Restore The California Delta! To What, Exactly?
By: Lauren Sommer
In California, state officials are planning a multibillion-dollar environmental restoration of the inland delta near San Francisco Bay. There's only one problem: No one knows what the landscape used to look like. Ninety-seven percent of the original wetlands are gone, so the state is turning to historians for help.
This detective story begins on a sunny day in a dry field of corn, about an hour east of San Francisco.
Alison Whipple and Robin Grossinger are looking through a pile of maps, trying to piece together the path of William Wright, a man who got hopelessly lost somewhere nearby.
This happened 160 years ago. Whipple and Grossinger are historians — historical ecologists, more precisely — with the San Francisco Estuary Institute. They dig up old photos and hand-drawn maps that provide clues about what this landscape once looked like.
In this case, they're relying on a tattered, yellowing notebook. They're pouring over Wright's writings from duck hunting expeditions around 1850.
Here's what he wrote about a long, cold night lost in a damp marsh: "On all sides stretched a vast wilderness of tules from 10 to 15 feet in height. The driving storm of sleet was bad, but the pitchy darkness was infinitely worse."

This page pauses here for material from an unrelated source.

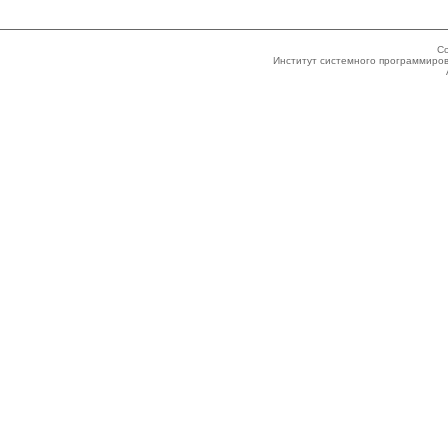
Co
Институт системного программиров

When Whipple and Grossinger read this, they knew they'd struck gold. But not because of the dramatic story, with declarations like, "Our situation was so miserable that no words can do justice to it."
Rather, they uncovered clues in other passages: "The lakes proved to be from 100 to 300 yards in width, as near as we could judge." These details, Grossinger says, reveal a landscape that hasn't existed for some time.

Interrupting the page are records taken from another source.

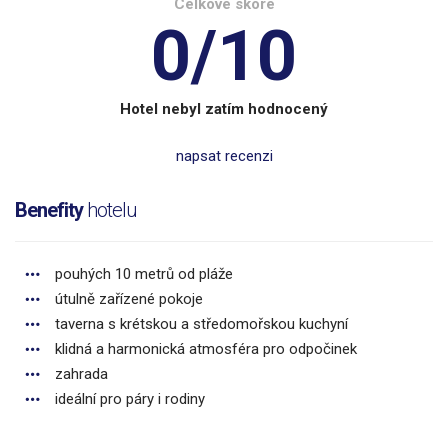
Celkové skóre
0/10
Hotel nebyl zatím hodnocený
napsat recenzi
Benefity
hotelu
pouhých 10 metrů od pláže
útulně zařízené pokoje
taverna s krétskou a středomořskou kuchyní
klidná a harmonická atmosféra pro odpočinek
zahrada
ideální pro páry i rodiny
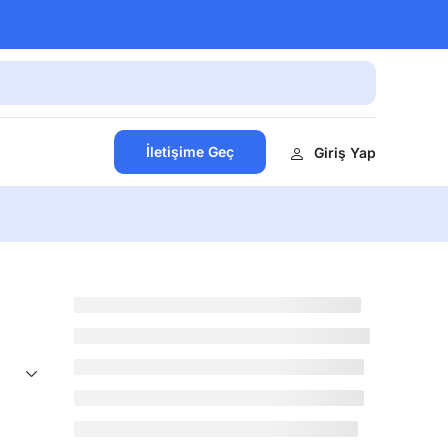
İletişime Geç
Giriş Yap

"The delta is probably one of the most intensively transformed parts of California, and it was also changed really early on because of such fertile land," he says.

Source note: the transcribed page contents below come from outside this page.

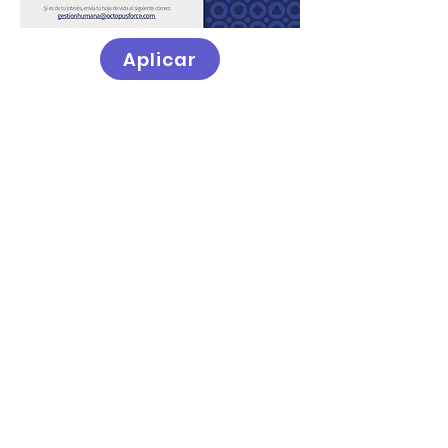
Aplicar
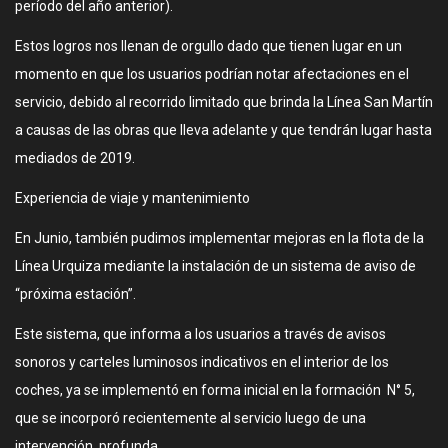
período del año anterior).
Estos logros nos llenan de orgullo dado que tienen lugar en un
momento en que los usuarios podrían notar afectaciones en el
servicio, debido al recorrido limitado que brinda la Línea San Martín
a causas de las obras que lleva adelante y que tendrán lugar hasta
mediados de 2019.
Experiencia de viaje y mantenimiento
En Junio, también pudimos implementar mejoras en la flota de la
Línea Urquiza mediante la instalación de un sistema de aviso de
“próxima estación”.
Este sistema, que informa a los usuarios a través de avisos
sonoros y carteles luminosos indicativos en el interior de los
coches, ya se implementó en forma inicial en la formación N° 5,
que se incorporó recientemente al servicio luego de una
intervención profunda.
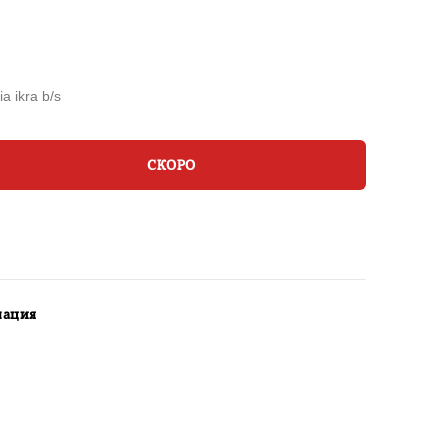
ia ikra b/s
СКОРО
мация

As the Gold Rush boomed, farmers came to California's Sacramento-San Joaquin Delta for the rich soil. Land went for $1 an acre and settlers drained the wetlands, turning it into dry farmland. That meant the loss of fish and other wildlife.
"We have here maybe one of the most important parts of the state's ecosystem, and we don't actually know how it used to work," Grossinger says.
That's why they've stitched together thousands of historical documents that reveal lost lakes and floodplains. There once were hundreds of miles of tidal channels that branched out like capillaries.